As dificuldades que Talbot enfrentou para difundir o seu processo fotográfico chegou a
decepcioná-lo: ao contrário de Daguerre, ele não teve o apoio governamental esperado.
Talbot não esperava remunerações altas ou pensões vitalícias, como o francês. Queria
apenas o reconhecimento da comunidade científica - afinal de contas, ele percebia as
vantagens de seu processo, que iriam impulsionar esse novo meio de expressão: o suporte
(papel) e a capacidade de reprodução (negativo).

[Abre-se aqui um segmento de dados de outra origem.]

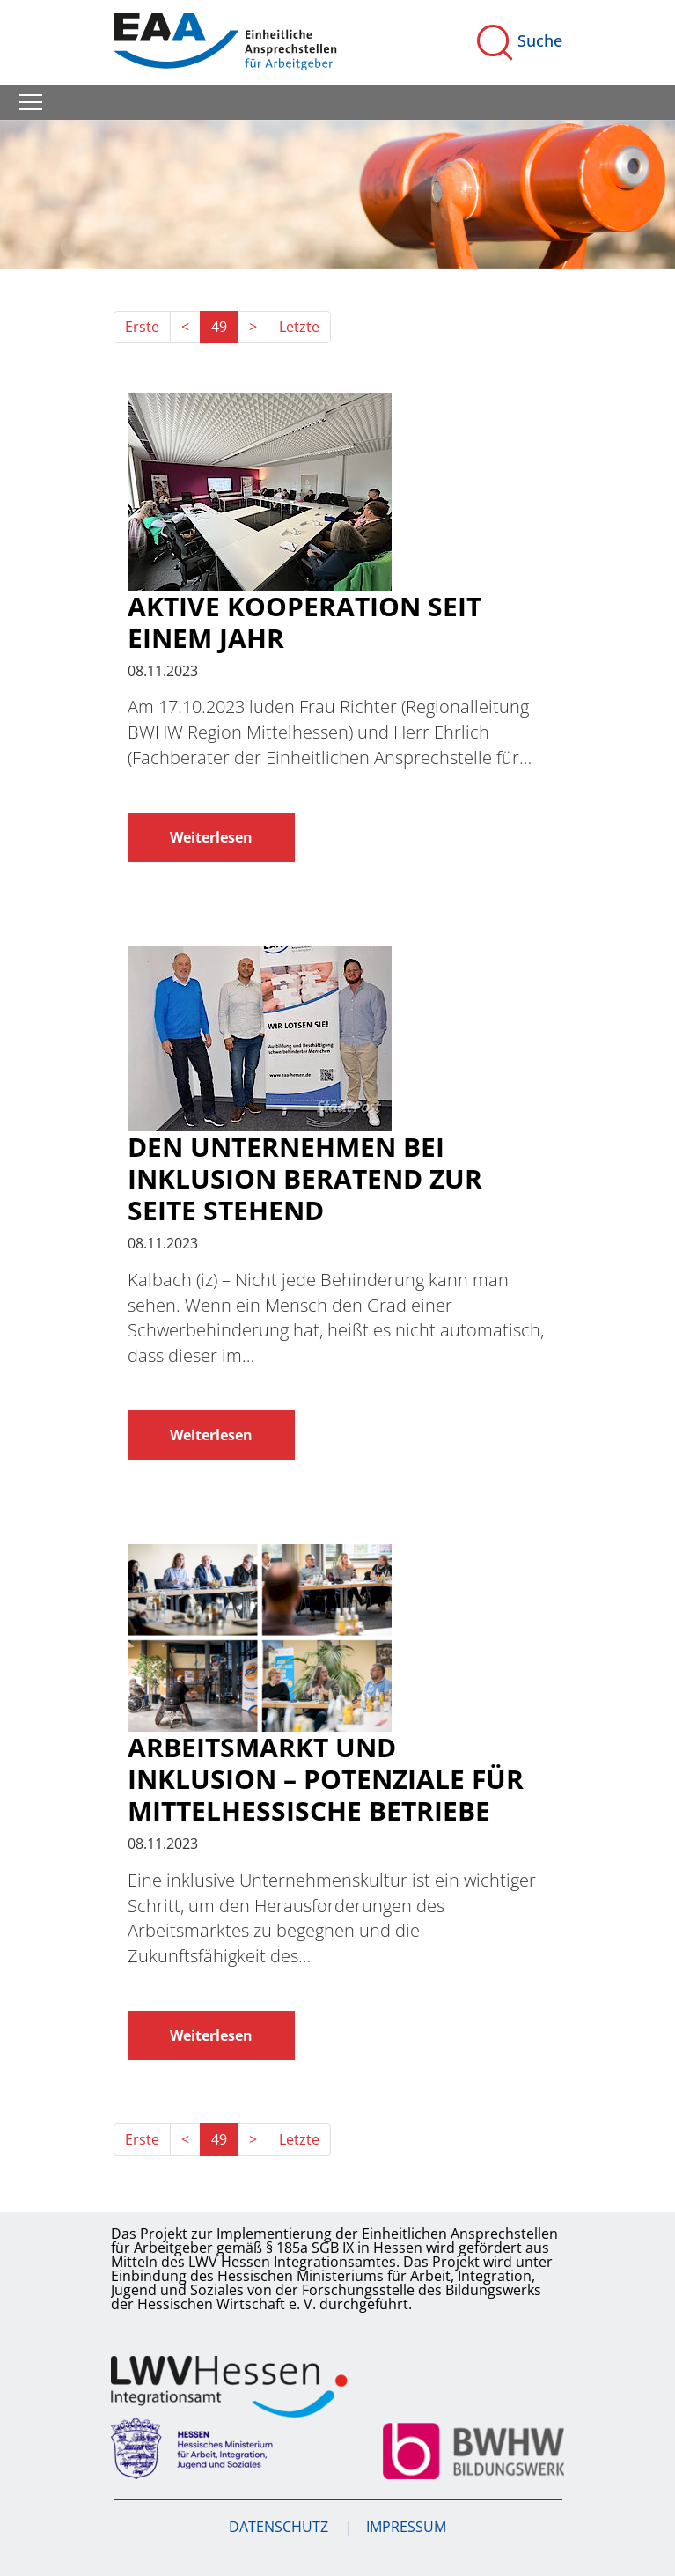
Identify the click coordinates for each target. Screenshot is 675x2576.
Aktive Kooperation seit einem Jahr (304, 622)
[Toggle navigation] (30, 102)
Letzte (299, 326)
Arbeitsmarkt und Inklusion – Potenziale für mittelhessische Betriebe (326, 1779)
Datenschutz (280, 2526)
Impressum (406, 2526)
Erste (142, 326)
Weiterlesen (211, 837)
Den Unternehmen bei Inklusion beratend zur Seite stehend (305, 1178)
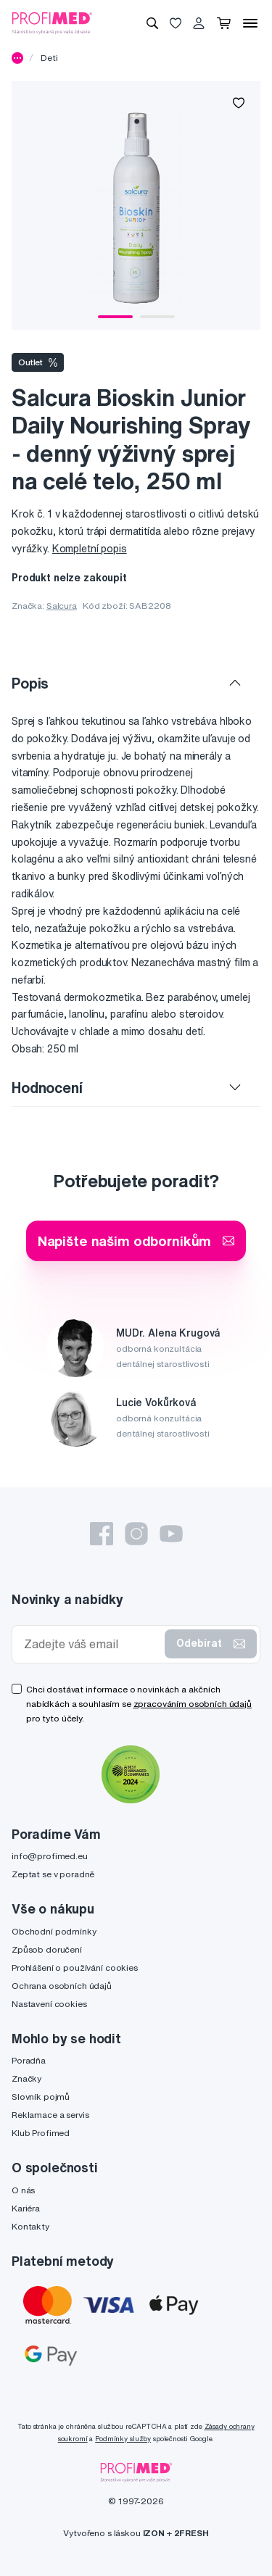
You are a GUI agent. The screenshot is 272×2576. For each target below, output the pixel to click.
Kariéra (26, 2208)
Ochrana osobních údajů (62, 1985)
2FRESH (191, 2533)
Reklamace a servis (50, 2114)
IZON (154, 2533)
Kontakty (30, 2226)
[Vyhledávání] (152, 23)
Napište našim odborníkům (136, 1240)
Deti (49, 57)
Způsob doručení (47, 1949)
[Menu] (250, 23)
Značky (26, 2078)
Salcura (61, 605)
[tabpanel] (136, 205)
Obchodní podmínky (54, 1931)
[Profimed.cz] (52, 22)
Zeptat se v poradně (53, 1874)
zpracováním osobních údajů (192, 1703)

O calótipo poderia ser inserido em livros, álbuns, ser colado em documentos, enviado por
carta e, talvez Talbot nem tenha imaginado, mas abria caminho para as imagens serem
futuramente impressas em livros e jornais. Mas o gosto popular (categoria estética que
jamais entraria sob a cartola de Talbot) preferia a facilidade da cópia única e brilhante de
Daguerre. E o dom para a comunicação de massa que o francês possuía estava há anos-luz
de distância do comportamento circunspecto de Talbot.

O inglês continuou se inteirando dos avanços feitos por outros investigadores. Tentou
patentear o invento e ver seus direitos reconhecidos e apoiados pelo governo inglês. Porém,
ao não conseguir maiores resultados, acabou transferindo sua dedicação à ciência para
outro campo: foi estudar a escrita cuneiforme assíria, tentando traduzi-la pela primeira vez.